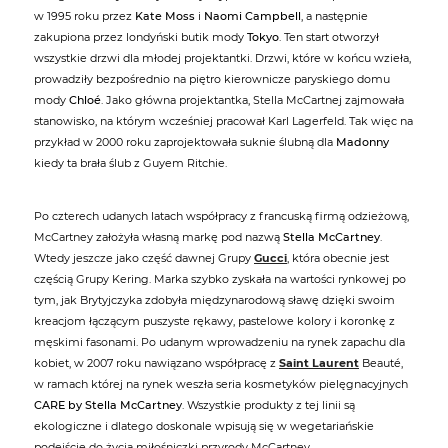
w 1995 roku przez
Kate Moss
i
Naomi Campbell
, a następnie
zakupiona przez londyński butik mody
Tokyo
. Ten start otworzył
wszystkie drzwi dla młodej projektantki. Drzwi, które w końcu wzieła,
prowadziły bezpośrednio na piętro kierownicze paryskiego domu
mody
Chloé
. Jako główna projektantka, Stella McCartnej zajmowała
stanowisko, na którym wcześniej pracował Karl Lagerfeld. Tak więc na
przykład w 2000 roku zaprojektowała suknie ślubną dla
Madonny
kiedy ta brała ślub z Guyem Ritchie.
Po czterech udanych latach współpracy z francuską firmą odzieżową,
McCartney założyła własną markę pod nazwą
Stella McCartney
.
Wtedy jeszcze jako część dawnej Grupy
Gucci
, która obecnie jest
częścią Grupy Kering. Marka szybko zyskała na wartości rynkowej po
tym, jak Brytyjczyka zdobyła międzynarodową sławę dzięki swoim
kreacjom łączącym puszyste rękawy, pastelowe kolory i koronkę z
męskimi fasonami. Po udanym wprowadzeniu na rynek zapachu dla
kobiet, w 2007 roku nawiązano współpracę z
Saint Laurent
Beauté,
w ramach której na rynek weszła seria kosmetyków pielęgnacyjnych
CARE by Stella McCartney
. Wszystkie produkty z tej linii są
ekologiczne i dlatego doskonale wpisują się w wegetariańskie
podejście do życia miłośniczki przyrody McCartney.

* **Exercise details**:
The full listing, transcribed exactly and without its pictures, is the expected result.

* **Output of the task**:
w 1995 roku przez
Kate Moss
i
Naomi Campbell
, a następnie
zakupiona przez londyński butik mody
Tokyo
. Ten start otworzył
wszystkie drzwi dla młodej projektantki. Drzwi, które w końcu wzieła,
prowadziły bezpośrednio na piętro kierownicze paryskiego domu
mody
Chloé
. Jako główna projektantka, Stella McCartnej zajmowała
stanowisko, na którym wcześniej pracował Karl Lagerfeld. Tak więc na
przykład w 2000 roku zaprojektowała suknie ślubną dla
Madonny
kiedy ta brała ślub z Guyem Ritchie.
Po czterech udanych latach współpracy z francuską firmą odzieżową,
McCartney założyła własną markę pod nazwą
Stella McCartney
.
Wtedy jeszcze jako część dawnej Grupy
Gucci
, która obecnie jest
częścią Grupy Kering. Marka szybko zyskała na wartości rynkowej po
tym, jak Brytyjczyka zdobyła międzynarodową sławę dzięki swoim
kreacjom łączącym puszyste rękawy, pastelowe kolory i koronkę z
męskimi fasonami. Po udanym wprowadzeniu na rynek zapachu dla
kobiet, w 2007 roku nawiązano współpracę z
Saint Laurent
Beauté,
w ramach której na rynek weszła seria kosmetyków pielęgnacyjnych
CARE by Stella McCartney
. Wszystkie produkty z tej linii są
ekologiczne i dlatego doskonale wpisują się w wegetariańskie
podejście do życia miłośniczki przyrody McCartney.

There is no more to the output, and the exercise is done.